Prime Minister Chung Hong-won announces a road map for a target employment rate of 70 percent at the Government Complex building in central Seoul, Tuesday. / Korea Times photo by Kim Joo-young
By Kim Jae-won
The government plans to create 480,000 jobs every year for the next five years to reach its stated goal of achieving a 70 percent employment rate.
Prime Minister Chung Hong-won disclosed a roadmap, Tuesday, which showed job sharing was the key to this ambitious objective.
“We will create a total of 2.38 million jobs, or 476,000 per year, by 2017. To achieve this, we will cut working hours by 200,” Chung said at a news conference.
Korea’s annual working hours totaled 2,092 hours last year, much higher than the Organization for Economic Cooperation and Development (OECD) average of 1,776 in 2011.
If everything goes as scheduled, average working hours will go down to 1,900 before President Park Geun-hye’s term ends.
The Ministry of Employment and Labor said the projected annual rise in jobs would double the 200,000 to 300,000 annual increase recorded for the past few years.
“We are looking to add as many jobs as possible to increase the employment rate to 70 percent,” said Hong Kyeong-eui, a ministry official.
Park vowed to increase employment rate _ number of employed to population of economically active people aged between 15 and 64 _ to 70 percent from the current level of around 63 percent.
Hiring part-time civil servants and public school teachers is also to be pushed from next year, however, the ministry said that numbers had not been decided on yet.
The Ministry of Security and Administration is collecting data from government offices to see how many vacancies there are, and will announce the numbers later.
Boosting the services industry is another key way of creating jobs.
The current plan seeks to add 16.3 million jobs in the industry over the next five years, focused on health and social welfare, science and technology as well as publishing and the media.
The services sector is one of the most popular topics for economists at home and abroad.
The country needs to bolster its services industry, but some are skeptical, saying the Korean economy needs to grow 8 percent to stay on the roadmap.
Economic think tanks expect the country will see its gross domestic product (GDP) expand 2 to 3 percent this year.
“This is very difficult task to reach a 70 percent employment rate under the current economic structure.
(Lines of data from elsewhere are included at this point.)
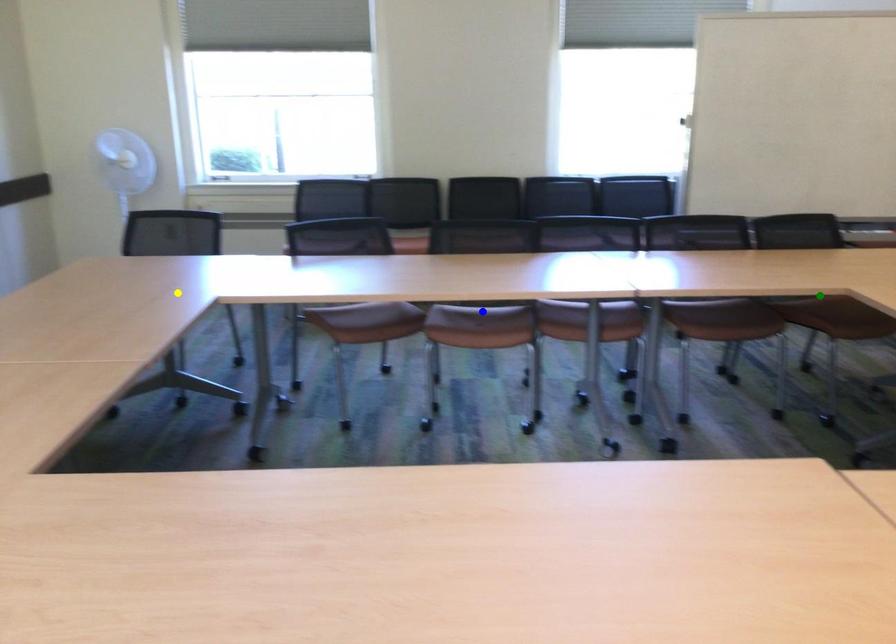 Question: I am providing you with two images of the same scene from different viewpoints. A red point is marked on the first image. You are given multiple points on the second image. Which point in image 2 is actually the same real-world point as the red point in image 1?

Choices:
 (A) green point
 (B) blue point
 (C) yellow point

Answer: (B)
The government needs to set up more long-term projects based on realistic plans,” said Lee Jun-hyup, an economist at Hyundai Research Institute.
Labor unions criticized the government over being obsessed with number of jobs rather than adding quality jobs for workers.
“The roadmap is based on enforcing flexibility of the labor market by creating more part-time jobs. The government is only interested in fulfilling the 70 percent of employment, not caring for the quality of jobs,” said the Korean Confederation of Trade Unions, an umbrella organization of progressive trade unions.